Description of the task: Only the lines running from the one with "wants out of" to the end of the listing should be returned, each exactly as it appears, with both ends kept.

Material provided:

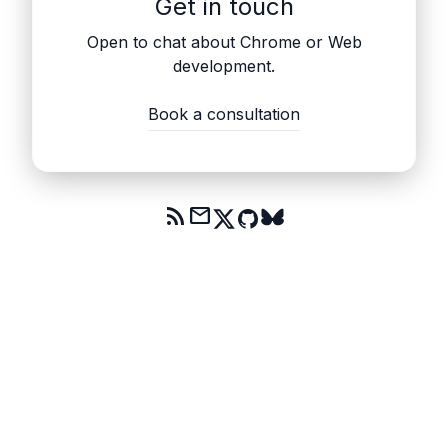
Get in touch
Open to chat about Chrome or Web
development.
Book a consultation
rss_feed
mail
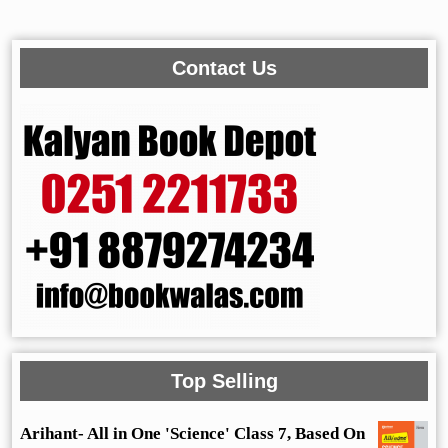
Contact Us
Top Selling
Arihant- All in One 'Science' Class 7, Based On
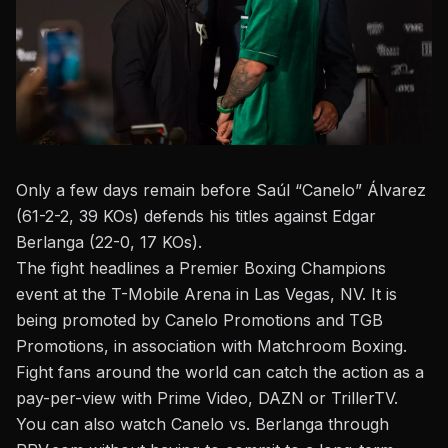
Only a few days remain before Saúl “Canelo” Álvarez
(61-2-2, 39 KOs) defends his titles against Edgar
Berlanga (22-0, 17 KOs).
The fight headlines a
Premier Boxing Champions
event at the T-Mobile Arena in Las Vegas, NV. It is
being promoted by Canelo Promotions and TGB
Promotions, in association with Matchroom Boxing.
Fight fans around the world can catch the action as a
pay-per-view with Prime Video, DAZN or TrillerTV.
You can also watch Canelo vs. Berlanga through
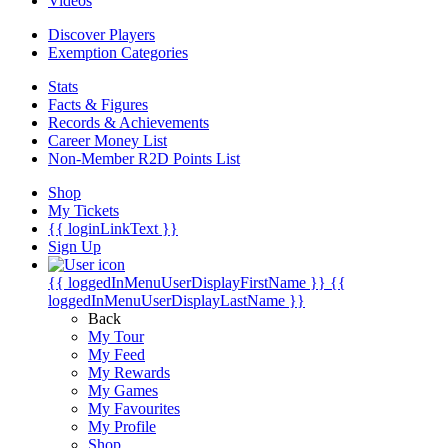
Videos
Discover Players
Exemption Categories
Stats
Facts & Figures
Records & Achievements
Career Money List
Non-Member R2D Points List
Shop
My Tickets
{{ loginLinkText }}
Sign Up
{{ loggedInMenuUserDisplayFirstName }}
{{
loggedInMenuUserDisplayLastName }}
Back
My Tour
My Feed
My Rewards
My Games
My Favourites
My Profile
Shop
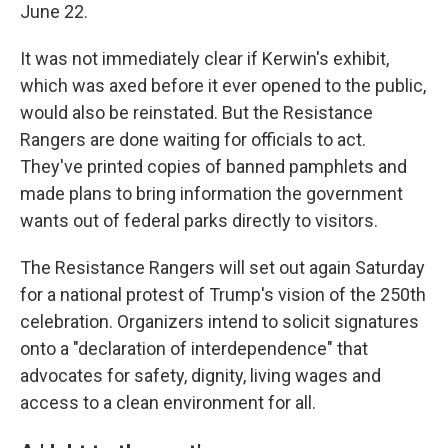
June 22.
It was not immediately clear if Kerwin's exhibit,
which was axed before it ever opened to the public,
would also be reinstated. But the Resistance
Rangers are done waiting for officials to act.
They've printed copies of banned pamphlets and
made plans to bring information the government
wants out of federal parks directly to visitors.
The Resistance Rangers will set out again Saturday
for a national protest of Trump's vision of the 250th
celebration. Organizers intend to solicit signatures
onto a "declaration of interdependence" that
advocates for safety, dignity, living wages and
access to a clean environment for all.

Response to this task:
wants out of federal parks directly to visitors.
The Resistance Rangers will set out again Saturday
for a national protest of Trump's vision of the 250th
celebration. Organizers intend to solicit signatures
onto a "declaration of interdependence" that
advocates for safety, dignity, living wages and
access to a clean environment for all.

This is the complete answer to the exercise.